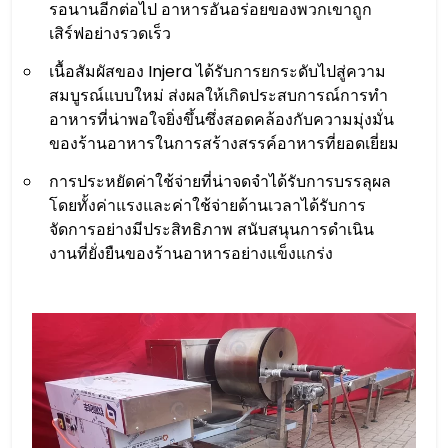
รอนานอีกต่อไป อาหารอันอร่อยของพวกเขาถูก
เสิร์ฟอย่างรวดเร็ว
เนื้อสัมผัสของ Injera ได้รับการยกระดับไปสู่ความ
สมบูรณ์แบบใหม่ ส่งผลให้เกิดประสบการณ์การทำ
อาหารที่น่าพอใจยิ่งขึ้นซึ่งสอดคล้องกับความมุ่งมั่น
ของร้านอาหารในการสร้างสรรค์อาหารที่ยอดเยี่ยม
การประหยัดค่าใช้จ่ายที่น่าจดจำได้รับการบรรลุผล
โดยทั้งค่าแรงและค่าใช้จ่ายด้านเวลาได้รับการ
จัดการอย่างมีประสิทธิภาพ สนับสนุนการดำเนิน
งานที่ยั่งยืนของร้านอาหารอย่างแข็งแกร่ง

» INSTRUCTIONS TO FOLLOW
This exercise calls for the lines from the one holding "เนื้อสัมผัสของ Injera ได้รับการยกระดับไปสู่ความ" through the end of the entries, transcribed exactly and with nothing more.

» ANSWER BOX
เนื้อสัมผัสของ Injera ได้รับการยกระดับไปสู่ความ
สมบูรณ์แบบใหม่ ส่งผลให้เกิดประสบการณ์การทำ
อาหารที่น่าพอใจยิ่งขึ้นซึ่งสอดคล้องกับความมุ่งมั่น
ของร้านอาหารในการสร้างสรรค์อาหารที่ยอดเยี่ยม
การประหยัดค่าใช้จ่ายที่น่าจดจำได้รับการบรรลุผล
โดยทั้งค่าแรงและค่าใช้จ่ายด้านเวลาได้รับการ
จัดการอย่างมีประสิทธิภาพ สนับสนุนการดำเนิน
งานที่ยั่งยืนของร้านอาหารอย่างแข็งแกร่ง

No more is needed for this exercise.